Stratford-on-Avon, too, belongs to this part of the country,--a little old-world town, where the bust of Shakespeare looks down upon you from every coign of vantage. Mysterious being! who sprang from impenetrable obscurity in that quiet village to light the beacon of an immortal fame, and sink back into the uncertain shades of his native place until he rests definitely in the beautiful parish church, so still among its trees, with the Avon laving the wall of the church-yard.

Anne Hathaway's cottage remains in good preservation, a picturesque object among the fields; Lucys still live at Charlecote; but too many people have written of these things,--nobody better than Geoffrey Crayon, whose sketch I read over as we waited for luncheon at the Red Horse Inn in the little room called Washington Irving's parlor.

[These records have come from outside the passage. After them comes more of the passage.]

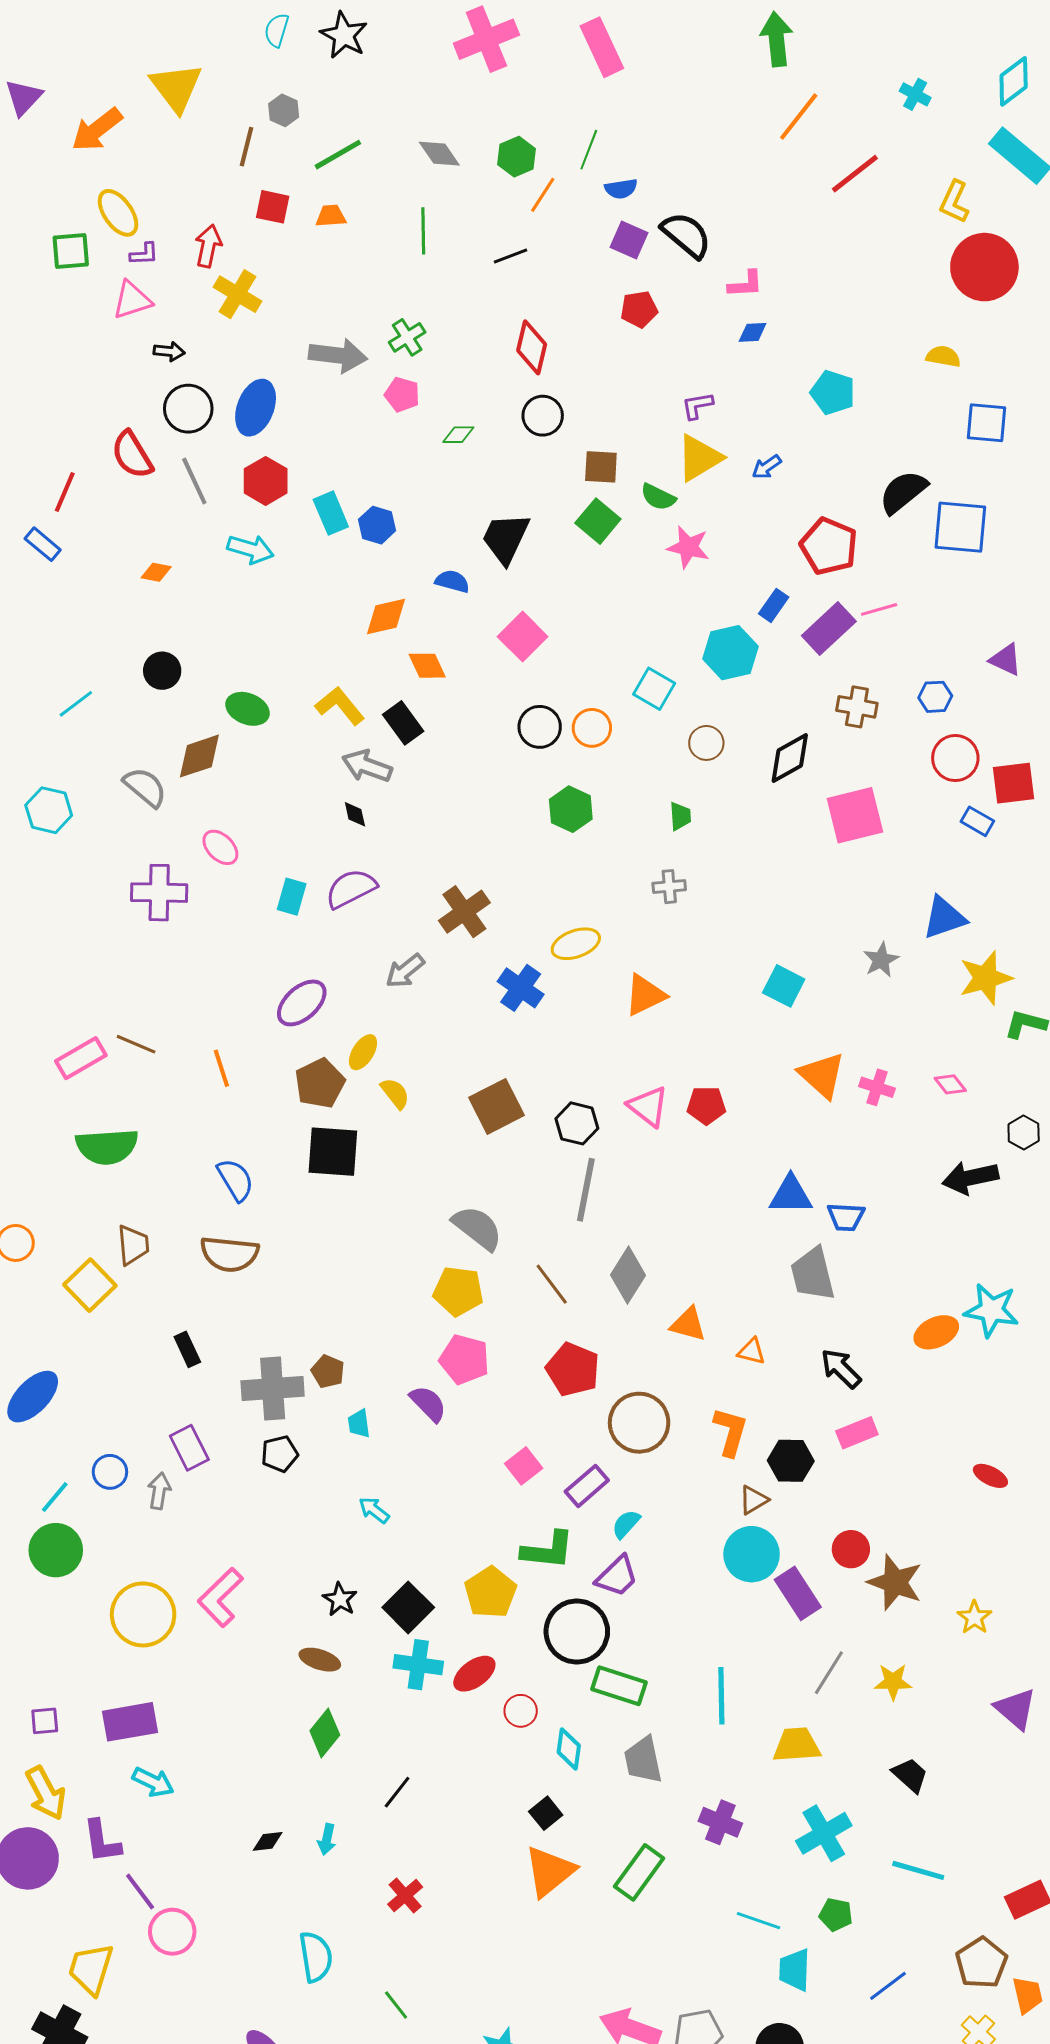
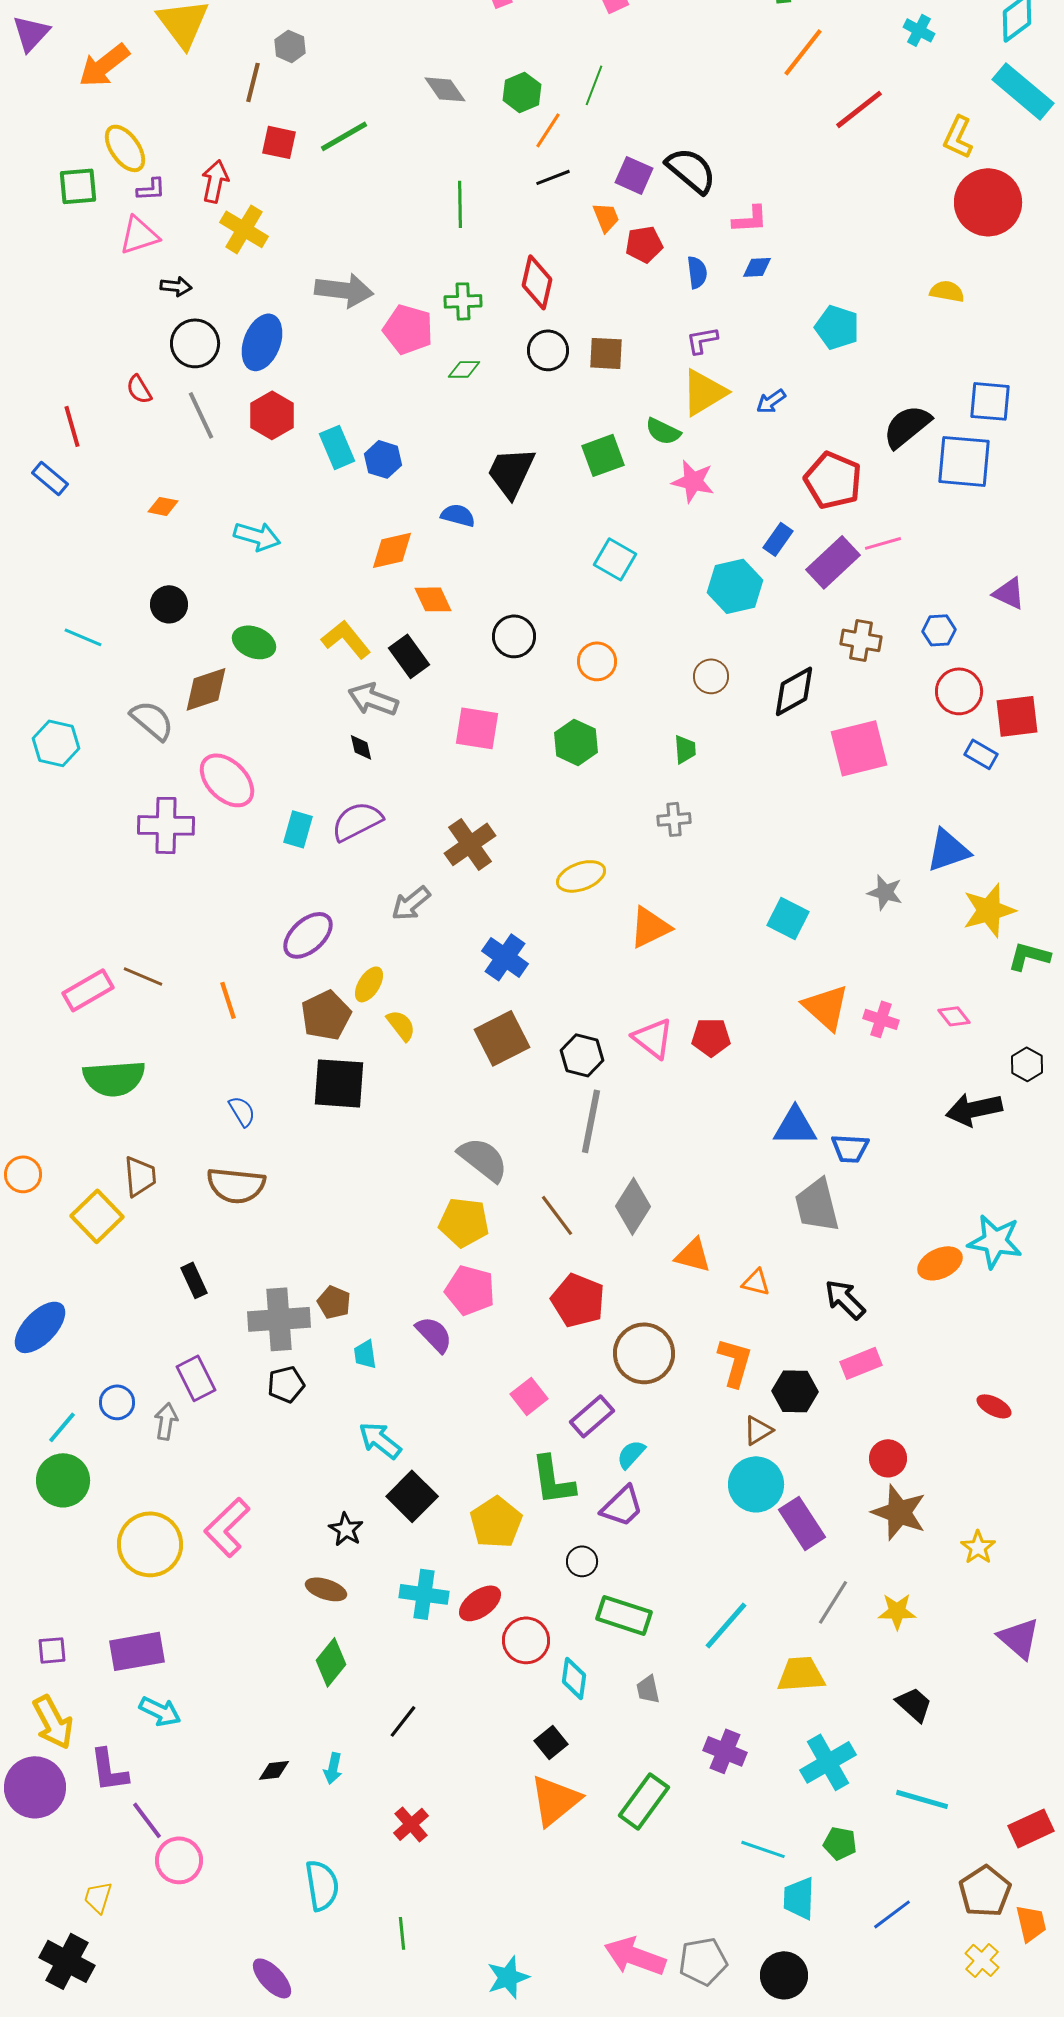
green line: (338, 155) -> (344, 136), moved
blue semicircle: (621, 189) -> (697, 272), moved, turned -88
orange trapezoid: (331, 216) -> (606, 217), moved, turned 72
green line: (423, 231) -> (460, 204), moved
black line: (511, 256) -> (553, 177), moved
green cross: (407, 337) -> (463, 301), moved, turned 30
pink pentagon: (402, 395) -> (408, 329), size x1.4
blue square: (986, 423) -> (990, 401), moved
red semicircle: (132, 455) -> (139, 389), size x0.6
brown square: (601, 467) -> (606, 353), moved
red line: (65, 492) -> (72, 426), turned -39
green square: (598, 521) -> (603, 455), turned 30
cyan arrow: (251, 549) -> (257, 536), moved
pink square: (523, 637) -> (477, 728), moved, turned -36
cyan square: (654, 689) -> (615, 559), moved
cyan line: (76, 704) -> (83, 637), turned 60
black circle: (540, 727) -> (514, 636), moved
pink ellipse: (220, 847) -> (227, 780), size x1.5
gray star: (881, 960) -> (885, 892), turned -30
blue cross: (521, 988) -> (505, 957), moved
blue semicircle: (235, 1180) -> (242, 1111), size x0.7
cyan arrow: (374, 1510) -> (380, 1440), size x1.4
red circle: (851, 1549) -> (888, 1458), moved
green L-shape: (548, 1550) -> (553, 1480), turned 76
black square: (408, 1607) -> (412, 1496), moved
black circle: (577, 1631) -> (582, 1561), size x0.5
cyan line: (721, 1696) -> (726, 1625), turned 42
red circle: (521, 1711) -> (526, 1640), size x1.4
gray trapezoid: (643, 1760) -> (648, 1689), size x0.6
yellow trapezoid: (91, 1969) -> (98, 1897), size x0.6
green line: (396, 2005) -> (402, 1933), turned 32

Something ought to be said about that luncheon, which, when good, is the best of English meals, dinner as a rule being too heavy and monotonous. On a table-cloth of the traditional whiteness of all napery which is written about, were set out a lordly cold round of beef, a jug of home-brewed ale, a substantial loaf of home-made bread, a smaller one of simple cake, a currant-pie, a rich country cheese, and a pitcher of thick cream. There were three of us: we ate as much as we liked, and paid seven shillings, less than two dollars, but I do not give either the bill of fare or the bill of costs as a sample of ordinary luck.

We saw nothing in England proper prettier than the shady lanes and green foot-paths of Warwickshire. The view from Harrow Hill and the country around Malvern are greatly admired, but they are exceedingly tame, merely an extent of rather flat land seen from an insignificant height, without water, too patchy to have breadth, which is the strong point of flat scenery; there are no stretches of field or forest-land; it is all broken up like a checkerboard by hedgerows and high-roads. We thought the Fen country roads more striking: it has been reclaimed, and is now a fine agricultural district. The eye ranges over wide expanses of cultivation: great plains of pale green bean-vines and yellow grain, alternating with the rich brown of the peat soil, whose pungent odor fills the air, stretch away to the horizon, unbroken save by now and then a row of Lombardy poplars or a line of low willows; the ditches by which the land is drained and divided are marked by long lines of brighter green, and full of graceful waving marsh-grass; and at long intervals a broad, straight, shining path of water takes its way to the sea. Here and there a solitary windmill reminds one of Holland, but it is altogether finer than Holland. With all the teeming fertility there is something which recalls the original desolation: it is very sparsely settled; one seldom sees a house, and then it is not clustered about with outbuildings, but stands up alone against the horizon, and makes one think of Mariana's moated grange. In the midst of these flats rises the majestic tower of Ely, seen for many a mile.

We passed from this into a wild waste in Norfolk, whose sandy hillocks were clad in purple heath and green fern, with an occasional pine wood, dark and mysterious-looking, for in England even the pine is not the scrubby, scraggy tree of our barrens. This country has a picturesque, original character of its own, and is somewhat thinly settled too, but among the heaths and pines we saw more beautiful ruined churches than in any district south of the Tweed. The unfailing ivy is there, but it does not grow with over-luxuriance, as it does elsewhere in England, making a lovely covering for an ugly building or an unsightly stump, but sometimes muffling and hiding the beauties of finer architecture, and disguising delicate Gothic outlines like a thick hood.

[Our traveller follows this description of scenery with an account of what she saw in the great cathedrals of England, including Westminster, Winchester, Worcester, and Gloucester. Her description of these is too extended for our space.]